Georgetown

2019

de: Christoph Waltz

avec: Christoph WaltzVanessa RedgraveAnnette Bening

Passer de devant à derrière la caméra n’est jamais chose aisée. Quelques exemples de réussites nous viennent en tête: citons Clint Eastwood à une époque ou Zabou Breitman pour ce qui est de notre pays. Mais globalement, plus d’un s’y sont cassé les dents. Pour chaque succès, dix autres accouchent d’échecs cuisants. Plus compliqué encore, devenir réalisateur tout en restant l’acteur principal du film. Un exercice subtil qui demande une bonne dose d’autocritique. C’est le pari que fait Christoph Waltz avec “Georgetown”.

L’histoire (inspirée de faits réels) d’un très fantasque personnage, Ulrich Mott, qui parcourt dans l’ombre le dédale du pouvoir américain à Washington, influençant décisions plus ou moins capitales. Le jour où sa femme, extrêmement plus âgée que lui, meurt dans des circonstances douteuses, Ulrich est accusé. En parallèle de son procès, le film va retracer l’ascension de cet homme par le biais de flashbacks (on y revient toujours à cette structure) et lever le voile sur celui qui est en fait un incroyable arnaqueur.

Un rôle presque sur mesure pour un acteur devenu rare au cinéma malgré son talent. À ses côtés, deux femmes pour compléter un trio des plus talentueux: Annette Bening et Vanessa Redgrave. Disons-le d’emblée, le film va tenir la route notamment grâce aux talents d’interprétations de ces trois comédiens de génie, car le long-métrage va accumuler les couacs divers de construction et de réalisation.

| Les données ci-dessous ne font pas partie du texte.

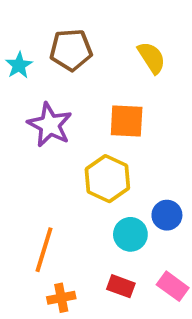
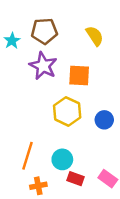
purple star: (50, 125) -> (43, 66), moved
blue circle: (167, 215) -> (104, 120), moved
cyan circle: (130, 234) -> (62, 159), moved

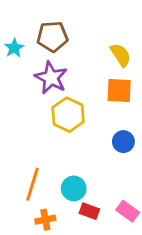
yellow semicircle: (95, 36) -> (121, 55), moved
orange square: (79, 75) -> (119, 90), moved
yellow hexagon: (67, 111) -> (68, 115), moved

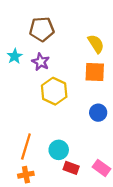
cyan star: (14, 48) -> (15, 56), moved
purple star: (51, 78) -> (41, 62), size x0.7
orange cross: (45, 220) -> (26, 175), moved

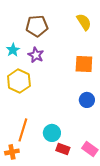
yellow semicircle: (96, 44) -> (84, 22), moved
yellow hexagon: (54, 91) -> (19, 81), moved
orange cross: (26, 175) -> (12, 152), moved

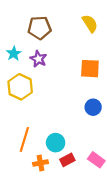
red rectangle: (63, 149) -> (67, 160), turned -48
orange cross: (12, 152) -> (41, 163), moved

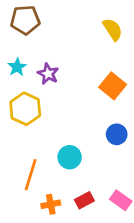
brown pentagon: (39, 28) -> (25, 20), moved
orange square: (90, 69) -> (113, 86), turned 36
cyan circle: (56, 143) -> (70, 157), moved

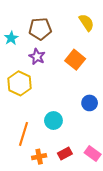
brown pentagon: (25, 20) -> (40, 29), moved
cyan star: (17, 67) -> (11, 38), moved
orange square: (113, 86) -> (75, 60), moved

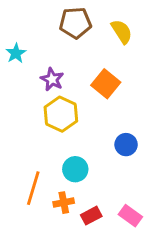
brown pentagon: (40, 29) -> (75, 23), moved
yellow hexagon: (19, 83) -> (61, 114), moved
orange cross: (39, 157) -> (64, 203), moved

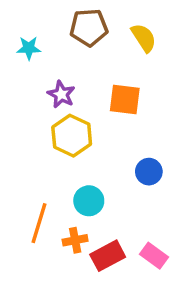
cyan star: (16, 53) -> (29, 48), moved, turned 30
orange square: (106, 84) -> (125, 100), turned -32
red rectangle: (91, 216) -> (108, 256), size x1.4

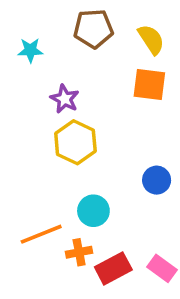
orange square: (125, 100) -> (149, 85), moved
orange line: (39, 223) -> (41, 234), turned 51

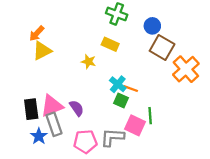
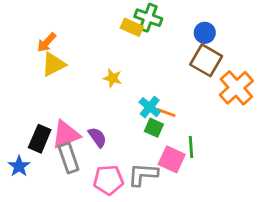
blue circle: (152, 26) -> (205, 33), moved
yellow rectangle: (110, 44) -> (132, 27), moved
black rectangle: (31, 109) -> (40, 139), turned 30
blue star: (39, 136) -> (19, 166), moved

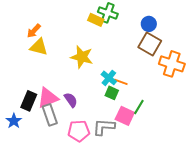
yellow triangle: (53, 64) -> (39, 47), turned 42
yellow star: (113, 78) -> (82, 57), size x1.6
orange cross: (236, 88) -> (172, 64), turned -30
green line: (191, 147) -> (139, 107), turned 35

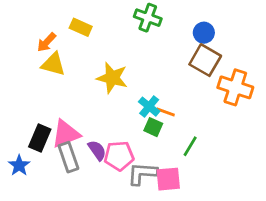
yellow rectangle: (96, 20) -> (81, 27), moved
purple semicircle: (71, 100) -> (97, 150), moved
pink square: (125, 116) -> (168, 179), moved, turned -30
pink pentagon: (79, 131) -> (119, 156), moved

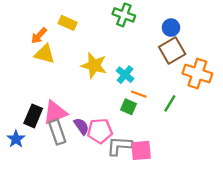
brown square: (205, 60) -> (172, 51), turned 30
cyan cross: (149, 107) -> (125, 75), moved
green line: (190, 146) -> (170, 103), moved

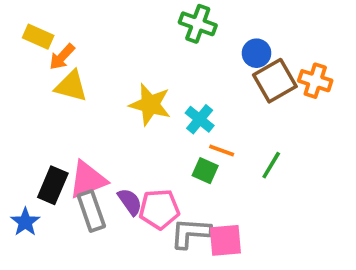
yellow rectangle: (68, 23) -> (38, 37), moved
blue circle: (171, 28) -> (257, 53), moved
orange cross: (197, 73) -> (315, 81), moved, size x0.7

En premier lieu, le manque d’équilibre scénaristique entre Ulrich et les autres. Expliquons-nous: on comprend la volonté de définir un personnage aussi mégalomane avant tout par lui-même, mais à plus d’un moment on a ressenti que le film aurait pu aller bien plus loin, en donnant plus de place aux personnages secondaires. Surtout quand ils sont si efficaces.

« Garde à vous! »

Mais ce qui nous a le plus chagriné, c’est sans doute le manque de fond scénaristique. Cette histoire est franchement incroyable, mais elle ne se suffit pas à elle-même: pour rappeler l’un des dogmes des Réfracteurs, des faits réels (aussi farfelus soient-ils) ne font pas fatalement un bon film et n’excusent pas la légèreté d’un scénario. Le film tient bon mais nous a semblé incroyablement creux. Redondant à souhait et enfermé dans les codes du genre, “Georgetown” en devient très prévisible, même pour celui qui ne serait pas au fait de l’histoire originelle. Cette impression de déjà-vu va entacher tout le film et ne laisser aucune empreinte durable dans l’esprit des spectateurs.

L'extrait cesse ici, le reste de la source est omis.